Create pictures using shapes, cut out snowflakes and hearts using symmetry. Go on a shape hunt. How many triangles can you find? Rectangles?

Calculate how many slices of pizza (and then how many pies) to order to feed your family.

Practice Math Vocabulary

Math vocabulary surrounds us, but that doesn’t mean we’re very comfortable with it. Try using math vocabulary in everyday language; it will slowly start feeling less intimidating. For example, bring up percentages when shopping for a sale or talk about parts of a whole while cooking.

Of course, we don’t see many math words every day. Do you remember exponents, tangents, or the commutative property? If not, that’s totally okay! All you need is a refresher and some practice. 

For example, when your child is studying areas, take some time to make sure you understand what you’re actually discovering. Understanding the bigger concept (calculating the amount of surface space vs just plugging in length and width) is what will bring those light bulb moments. 
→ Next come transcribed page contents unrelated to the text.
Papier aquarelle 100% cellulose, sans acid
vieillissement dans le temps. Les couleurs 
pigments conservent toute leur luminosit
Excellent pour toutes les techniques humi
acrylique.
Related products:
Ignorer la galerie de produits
Play Math Games Online with Your Child

Math Playground: Math Playground is an extensive collection of math games that address a wide variety of math topics. Beyond the games are some opportunities for drill-like practice. The site also has worksheets, both online and printable.


Fun Brain Math: This website is for grades K-8. It has fun, interactive math games to review basic math skills.
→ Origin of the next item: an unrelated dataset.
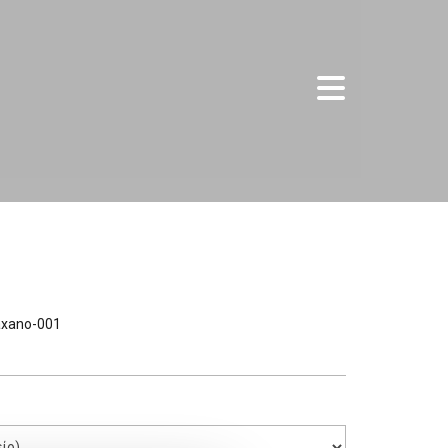
axano-001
Math IXL:  This website offers a drill-and-practice format and approach. IXL makes practicing math skills fun through rewards, immediate feedback, and visually appealing tasks.


Mr. Nussbaum: This website features a wide array of educational games and activities to help reinforce concepts and skills. Students will also find fun interactive games that focus on math and other subjects.


Education Place, Houghton Mifflin Harcourt: This website offers math games, brainteasers, and extra practice.


National Library of Virtual Manipulatives: This website provides virtual manipulatives that students can use to solve math problems, such as base ten blocks.


Download Math Apps

Thinking Blocks: Thinking Blocks (addition, subtraction, multiplication, division) teaches students how to model and solve math word problems. The models help students organize information and visualize number relationships.

Math Fluency Apps: These types of apps will help master the basic addition, subtraction, multiplication, and division facts.

Stay Positive!

Regardless of your own experience with school mathematics, you can always encourage your child to develop a love for math. Always talk positively about math, support your child, and discuss math with them whenever you can, whether it be about a homework assignment or a real-world example. Keep asking your child questions, and let them explain math to you. Remember: math is thinking!